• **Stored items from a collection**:
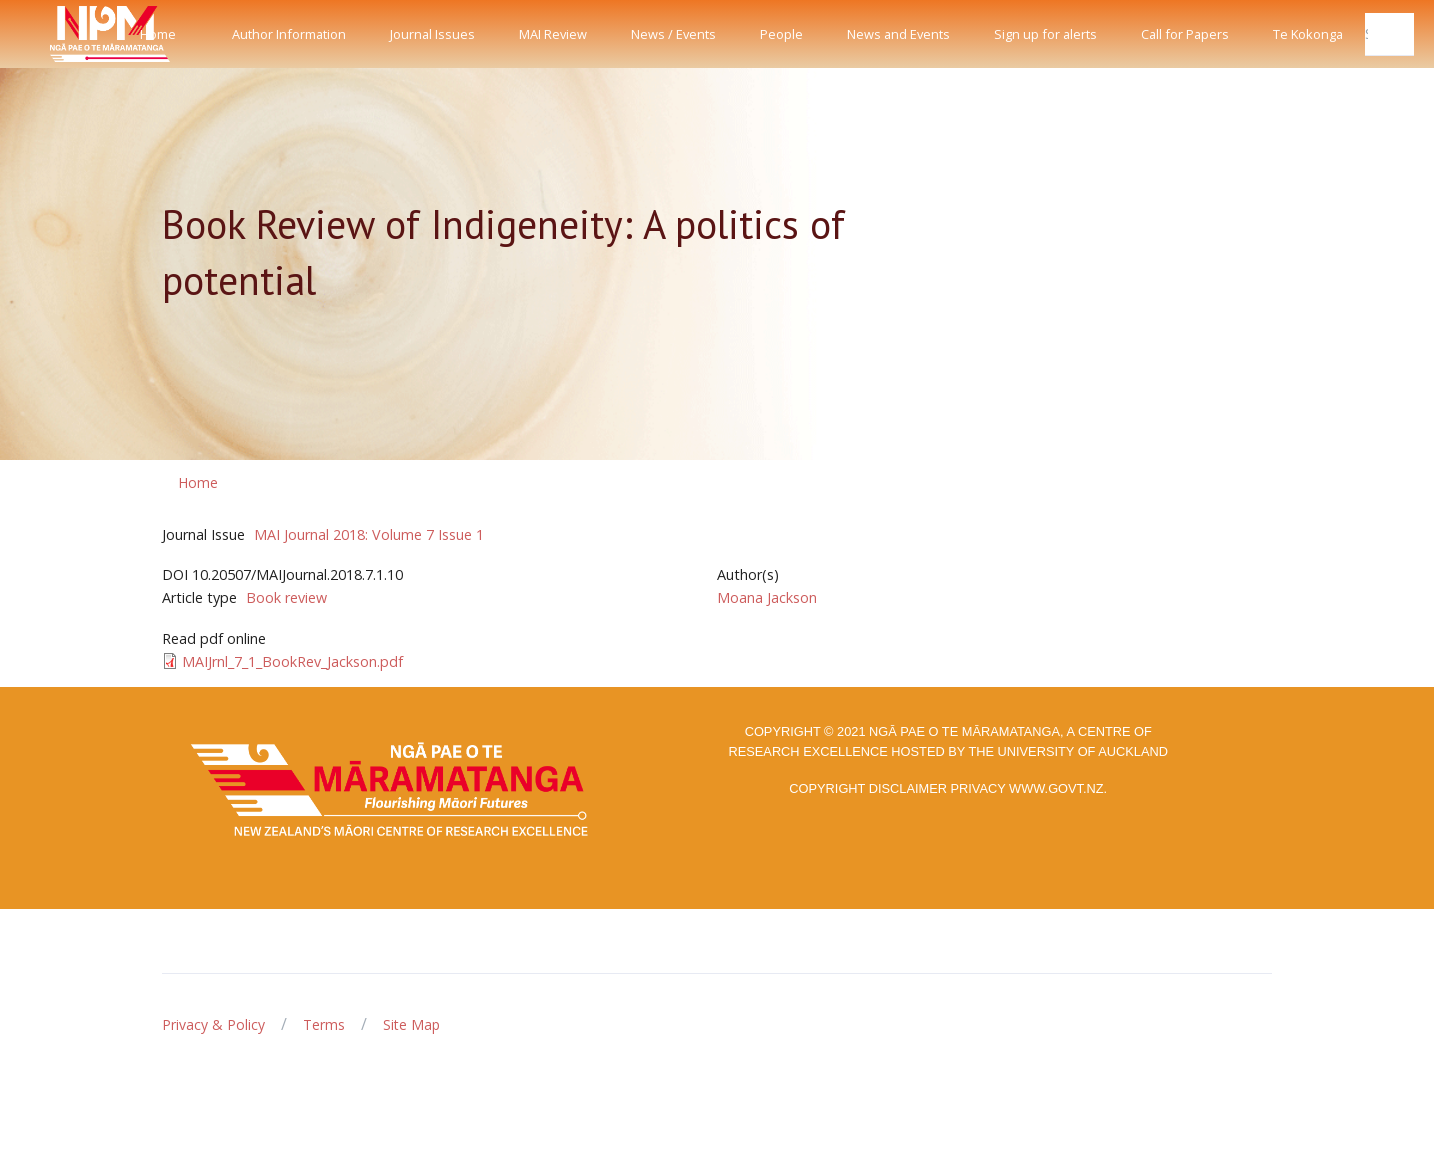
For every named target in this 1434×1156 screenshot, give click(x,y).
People (781, 34)
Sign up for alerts (1045, 34)
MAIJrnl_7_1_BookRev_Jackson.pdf (292, 661)
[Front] (60, 34)
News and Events (898, 34)
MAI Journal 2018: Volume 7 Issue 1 (369, 534)
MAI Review (553, 34)
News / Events (673, 34)
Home (158, 34)
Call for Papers (1185, 34)
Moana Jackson (767, 597)
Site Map (411, 1024)
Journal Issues (432, 34)
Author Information (289, 34)
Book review (286, 597)
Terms (324, 1024)
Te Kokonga (1308, 34)
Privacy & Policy (213, 1024)
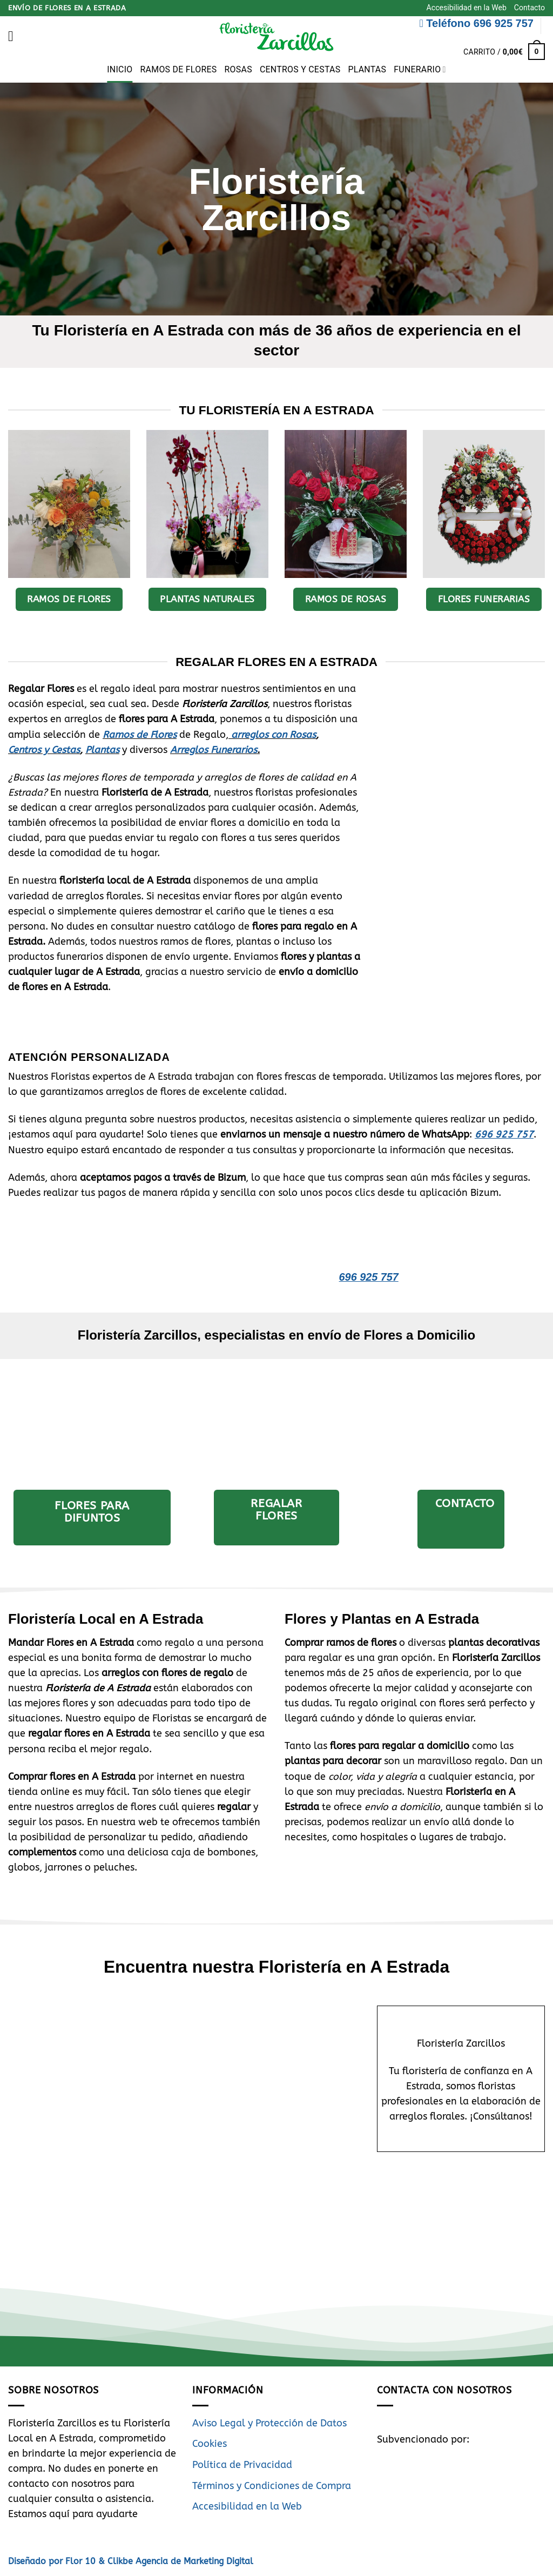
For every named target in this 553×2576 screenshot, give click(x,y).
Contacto (529, 7)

• **REQUIREMENT**:
The answer must consist only of the lines from the beginning of the entries above through the line that holds "Te Kokonga (1308, 34)", reproduced exactly and without pictures.

• **TASK SOLUTION**:
For every named target in this 1434×1156 screenshot, give click(x,y).
People (781, 34)
Sign up for alerts (1045, 34)
MAIJrnl_7_1_BookRev_Jackson.pdf (292, 661)
[Front] (60, 34)
News and Events (898, 34)
MAI Journal 2018: Volume 7 Issue 1 (369, 534)
MAI Review (553, 34)
News / Events (673, 34)
Home (158, 34)
Call for Papers (1185, 34)
Moana Jackson (767, 597)
Site Map (411, 1024)
Journal Issues (432, 34)
Author Information (289, 34)
Book review (286, 597)
Terms (324, 1024)
Te Kokonga (1308, 34)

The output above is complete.